Modern historians speculate on historical identities that may be selectively extracted from the brief account of "Arimaspi". Herodotus recorded a detail recalled from Arimaspea that may have a core in fact: "the Issedones were pushed from their lands by the Arimaspoi, and the Scythians by the Issedones" (iv.13.1). The "sp" in the name suggests that it was mediated through Iranian sources to Greek, indeed in Early Iranian Arimaspi combines Ariama (love) and aspa (horses). Herodotus or his source seems to have understood the Scythian word as a combination of the roots arima ("one") and spou ("eye") and to have created a mythic image to account for it. Similarity of name and location could identify them with the ancestors of the local Uralic people, the Mari.

It has been suggested that the griffins were inferred from the fossilized bones of Protoceratops.

The brief report of Herodotus seems to be very flimsy ground for making unequivocal statements about the historical background out of which the legend emerged.

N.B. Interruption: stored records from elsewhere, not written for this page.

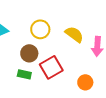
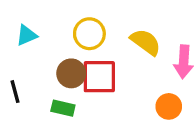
red square: (51, 67) -> (99, 77), moved, turned 30
orange circle: (85, 82) -> (169, 106), moved

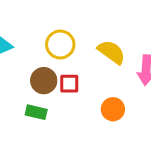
red square: (99, 77) -> (69, 84), size x0.6
orange circle: (169, 106) -> (113, 109), moved

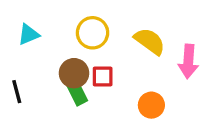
green rectangle: (36, 112) -> (77, 93), moved, turned 50

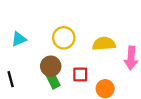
yellow semicircle: (150, 41) -> (104, 44), turned -40
red square: (103, 77) -> (80, 74), moved

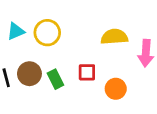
yellow circle: (64, 38) -> (47, 33), moved
brown circle: (51, 66) -> (29, 74), moved

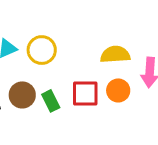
red square: (87, 72) -> (85, 93), size x1.4
orange circle: (116, 89) -> (118, 90), moved

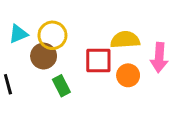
red square: (85, 93) -> (98, 60), moved
brown circle: (22, 95) -> (44, 56), moved

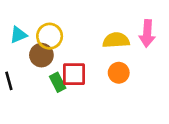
pink arrow: (159, 58) -> (147, 33), moved
red square: (98, 60) -> (74, 74), moved

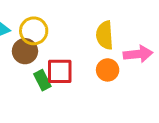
pink arrow: (147, 33) -> (138, 54), moved, turned -100
yellow semicircle: (116, 40) -> (105, 35), turned -90

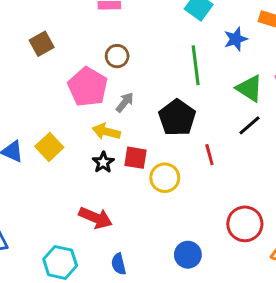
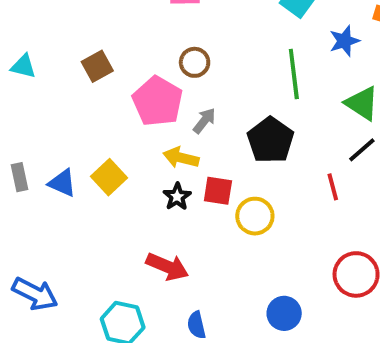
brown square: (42, 44) -> (97, 66), moved
red line: (209, 155) -> (333, 187), moved

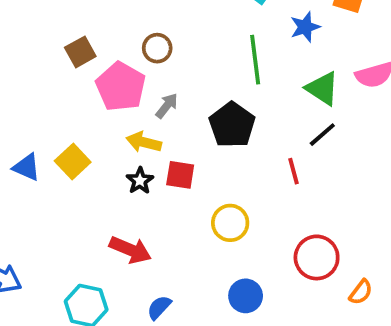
brown square: (97, 66) -> (80, 52), moved
yellow circle: (255, 216) -> (230, 223), moved
blue semicircle: (197, 325) -> (159, 307), turned 56

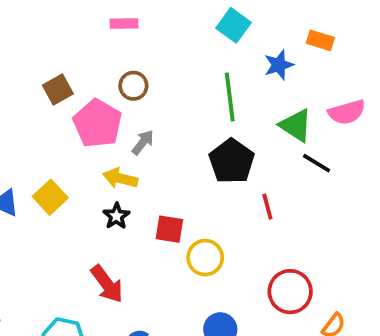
black pentagon: (232, 125) -> (232, 161), moved
black line: (322, 135) -> (317, 163), moved, turned 72
red square: (180, 175) -> (169, 229), moved
red arrow: (130, 250) -> (107, 284), turned 30

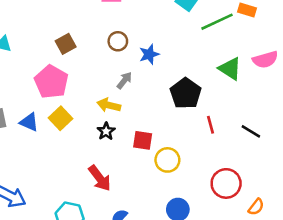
blue star: (279, 65) -> (149, 54), moved
green line: (230, 97) -> (217, 22), moved, turned 72
pink pentagon: (98, 123) -> (51, 82), moved
black line: (317, 163) -> (251, 131), moved

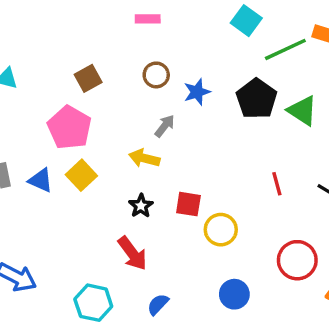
black pentagon: (186, 93) -> (256, 99), moved
black star: (106, 131) -> (141, 206), moved

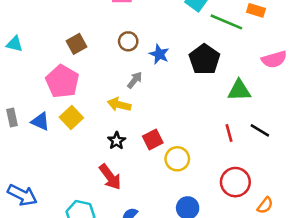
green line: (285, 49) -> (226, 22), turned 48
blue star: (197, 92) -> (159, 54), turned -30
green triangle: (302, 111) -> (239, 90), moved, turned -35
red line: (277, 184) -> (229, 133), moved
red square: (188, 204) -> (153, 139), turned -36

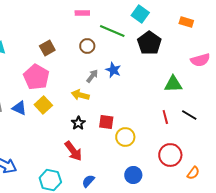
green line: (226, 22) -> (112, 31), moved
blue star: (159, 54) -> (113, 70), moved
black pentagon: (204, 59) -> (149, 43), moved
red square: (153, 139) -> (106, 122), turned 35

Notwithstanding these reservations, Tadeusz Sulimirski (1970) claims that the Arimaspi were a Sarmatian tribe originating in the upper valley of the River Irtysh, while Dmitry Machinsky (1997) associates them with a group of three-eyed ajna figurines from the Minusinsk Depression, traditionally attributed to the Afanasevo and Okunevo cultures of southern Siberia.

== Mythological background ==

As philologists have noted, the struggle between the Arimaspi and the griffins has remarkable similarities to Homer's account of the Pygmaioi warring with cranes. Michael Rostovtzeff found a rendering of the subject in the Vault of Pygmies near Kerch, a territory that used to have a significant Scythian population. Analogous representations have been discovered as far apart as the Volci of Etruria and the fifth kurgan of Pazyryk. A Hellenistic literary rendering of a battle with uncanny guardian "birds of Ares" is in Argonautica 1.

Cheremisin and Zaporozhchenko (1999), following the methodology of Georges Dumézil, attempt to trace parallels in Germanic mythology (Odin and the mead of poetry, the eagle stealing golden apples of eternal youth). They hypothesize that all these stories, Germanic, Scythian, and Greek, reflect a Proto-Indo-European belief about the monsters guarding the entrance to the otherworld, who engage in battles with the birds conveying the souls of the newly dead to the otherworld and returning with a variety of precious gifts symbolizing new life.